• **Exercise details**
Output exactly the lines below from the one containing "Přeskočit na obsah" to the last line, both included. Omit pictures.

• **Information provided**

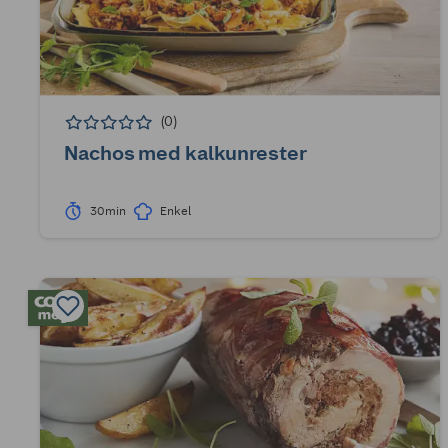
(0)
Nachos med kalkunrester
30min
Enkel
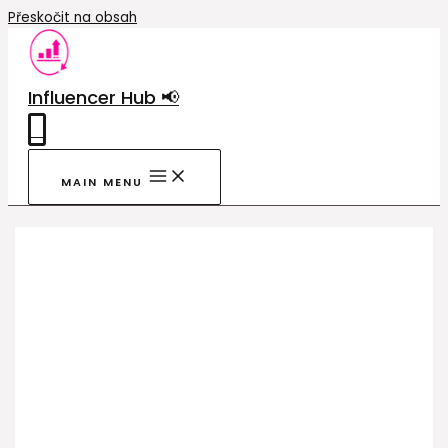
Přeskočit na obsah
Influencer Hub 📢
0
MAIN MENU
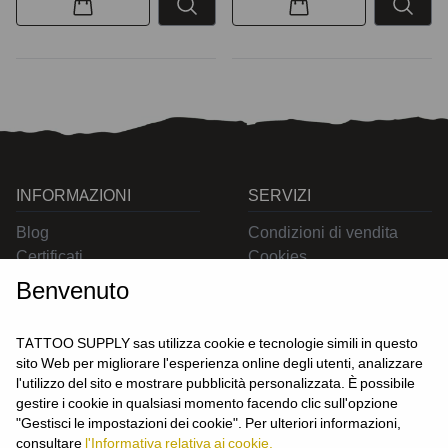
INFORMAZIONI
SERVIZI
Blog
Condizioni di vendita
Certificati
Cookies
Contatti
Privacy
Benvenuto
Resi
Spedizioni
TATTOO SUPPLY sas utilizza cookie e tecnologie simili in questo
sito Web per migliorare l'esperienza online degli utenti, analizzare
l'utilizzo del sito e mostrare pubblicità personalizzata. È possibile
CONTATTACI
gestire i cookie in qualsiasi momento facendo clic sull'opzione
UTENTE
"Gestisci le impostazioni dei cookie". Per ulteriori informazioni,
Login
consultare
l'Informativa relativa ai cookie.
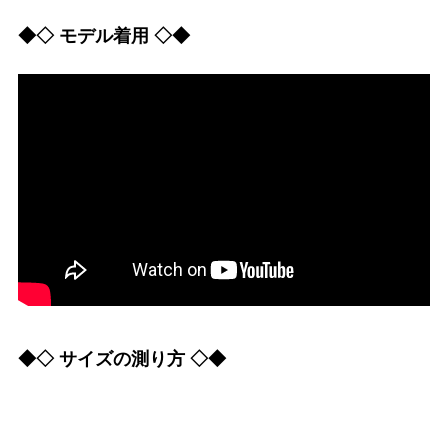
◆◇ モデル着用 ◇◆
◆◇ サイズの測り方 ◇◆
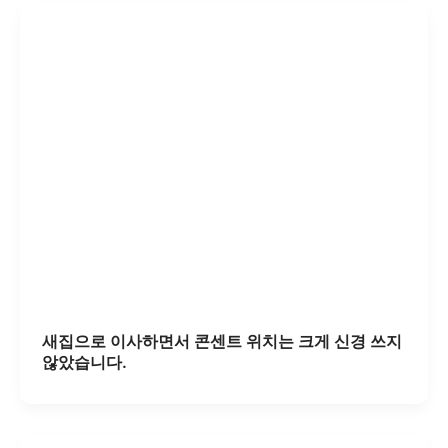
새집으로 이사하면서 콘센트 위치는 크게 신경 쓰지
않았습니다.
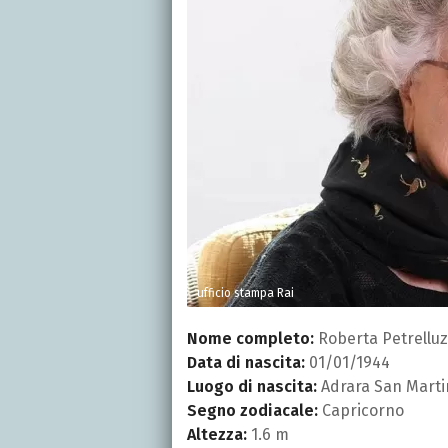
ufficio stampa Rai
Nome completo:
Roberta Petrelluz
Data di nascita:
01/01/1944
Luogo di nascita:
Adrara San Marti
Segno zodiacale:
Capricorno
Altezza:
1.6 m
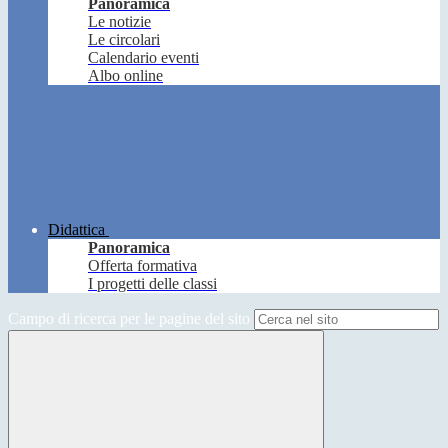
Panoramica
Le notizie
Le circolari
Calendario eventi
Albo online
Didattica
Panoramica
Offerta formativa
I progetti delle classi
Campo di ricerca per le pagine del sito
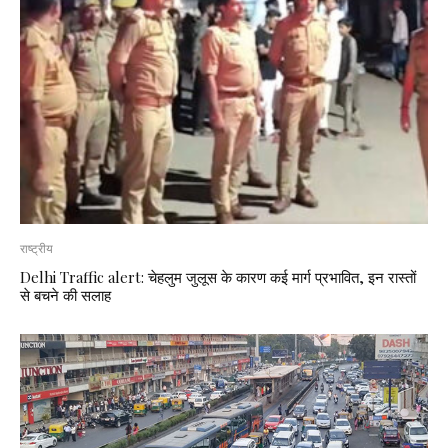
राष्ट्रीय
Delhi Traffic alert: चेहलुम जुलूस के कारण कई मार्ग प्रभावित, इन रास्तों
से बचने की सलाह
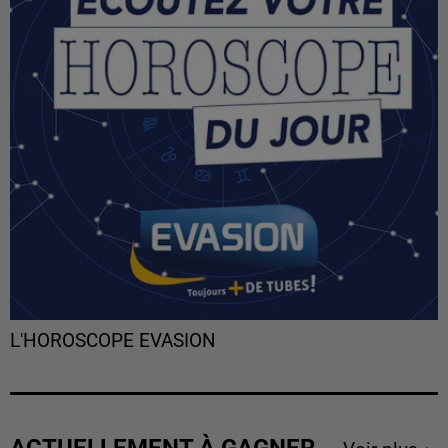
L'HOROSCOPE EVASION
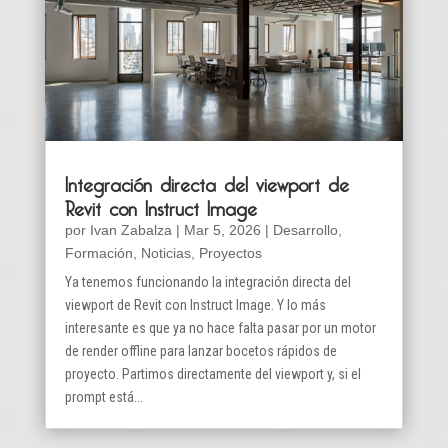
Integración directa del viewport de
Revit con Instruct Image
por
Ivan Zabalza
|
Mar 5, 2026
|
Desarrollo
,
Formación
,
Noticias
,
Proyectos
Ya tenemos funcionando la integración directa del
viewport de Revit con Instruct Image. Y lo más
interesante es que ya no hace falta pasar por un motor
de render offline para lanzar bocetos rápidos de
proyecto. Partimos directamente del viewport y, si el
prompt está...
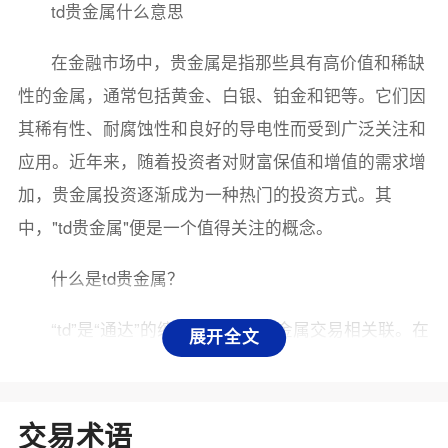
td贵金属什么意思
在金融市场中，贵金属是指那些具有高价值和稀缺
性的金属，通常包括黄金、白银、铂金和钯等。它们因
其稀有性、耐腐蚀性和良好的导电性而受到广泛关注和
应用。近年来，随着投资者对财富保值和增值的需求增
加，贵金属投资逐渐成为一种热门的投资方式。其
中，"td贵金属"便是一个值得关注的概念。
什么是td贵金属？
“td”是“通达”的缩写，通常与贵金属交易相关联。在
展开全文
金融领域，td贵金属可以理解为通过某种平台进行的贵
金属投资与交易。具体而言，td贵金属交易通常指的是
投资者通过网络平台购买、出售贵金属合约，以便在价
交易术语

• **Completed task**
Přeskočit na obsah
Influencer Hub 📢
0
MAIN MENU
INFORMAZIONI
SERVIZI
Blog
Condizioni di vendita
Certificati
Cookies
Contatti
Privacy
Benvenuto
Resi
Spedizioni
TATTOO SUPPLY sas utilizza cookie e tecnologie simili in questo
sito Web per migliorare l'esperienza online degli utenti, analizzare
l'utilizzo del sito e mostrare pubblicità personalizzata. È possibile
CONTATTACI
gestire i cookie in qualsiasi momento facendo clic sull'opzione
UTENTE
"Gestisci le impostazioni dei cookie". Per ulteriori informazioni,
Login
consultare
l'Informativa relativa ai cookie.
◆◇ モデル着用 ◇◆
◆◇ サイズの測り方 ◇◆
새집으로 이사하면서 콘센트 위치는 크게 신경 쓰지
않았습니다.
ufficio stampa Rai
Nome completo:
Roberta Petrelluz
Data di nascita:
01/01/1944
Luogo di nascita:
Adrara San Marti
Segno zodiacale:
Capricorno
Altezza:
1.6 m
Panoramica
Le notizie
Le circolari
Calendario eventi
Albo online
Didattica
Panoramica
Offerta formativa
I progetti delle classi
Campo di ricerca per le pagine del sito
राष्ट्रीय
Delhi Traffic alert: चेहलुम जुलूस के कारण कई मार्ग प्रभावित, इन रास्तों
से बचने की सलाह
L'HOROSCOPE EVASION
Integración directa del viewport de
Revit con Instruct Image
por
Ivan Zabalza
|
Mar 5, 2026
|
Desarrollo
,
Formación
,
Noticias
,
Proyectos
Ya tenemos funcionando la integración directa del
viewport de Revit con Instruct Image. Y lo más
interesante es que ya no hace falta pasar por un motor
de render offline para lanzar bocetos rápidos de
proyecto. Partimos directamente del viewport y, si el
prompt está...
td贵金属什么意思
在金融市场中，贵金属是指那些具有高价值和稀缺
性的金属，通常包括黄金、白银、铂金和钯等。它们因
其稀有性、耐腐蚀性和良好的导电性而受到广泛关注和
应用。近年来，随着投资者对财富保值和增值的需求增
加，贵金属投资逐渐成为一种热门的投资方式。其
中，"td贵金属"便是一个值得关注的概念。
什么是td贵金属？
“td”是“通达”的缩写，通常与贵金属交易相关联。在
展开全文
金融领域，td贵金属可以理解为通过某种平台进行的贵
金属投资与交易。具体而言，td贵金属交易通常指的是
投资者通过网络平台购买、出售贵金属合约，以便在价
交易术语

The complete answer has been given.